Exact time-dependent density functional theory for non-perturbative dynamics of helium atom

TL;DR

This paper demonstrates that key features of the exact correlation potential in time-dependent density functional theory (TDDFT) persist in real three-dimensional helium atoms, highlighting the importance of non-adiabatic effects.

Contribution

It provides the first exact inversion of the time-dependent Kohn-Sham equation for a 3D atom, revealing persistent dynamical features and differences between Kohn-Sham and true currents.

Findings

Dynamical step and peak features persist in 3D systems.

Kohn-Sham and true current densities differ by a rotational component.

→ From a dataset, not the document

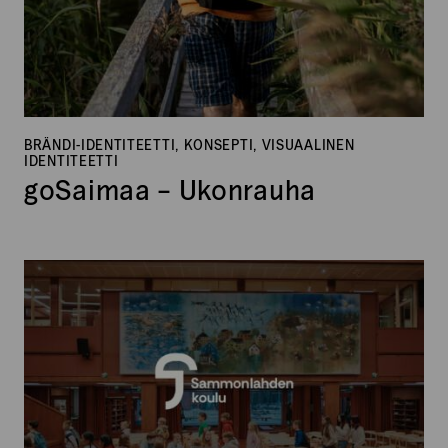
BRÄNDI-IDENTITEETTI, KONSEPTI, VISUAALINEN
IDENTITEETTI
goSaimaa – Ukonrauha
Sammonlahden
koulu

Results emphasize the need to go beyond the adiabatic approximation in TDDFT.

Abstract

By inverting the time-dependent Kohn-Sham equation for a numerically exact dynamics of the helium atom, we show that the dynamical step and peak features of the exact correlation potential found previously in one-dimensional models persist for real three-dimensional systems. We demonstrate that the Kohn-Sham and true current-densities differ by a rotational component. The results have direct implications for approximate TDDFT calculations of atoms and molecules in strong fields, emphasizing the need to go beyond the adiabatic approximation, and highlighting caution in quantitative use of the Kohn-Sham current.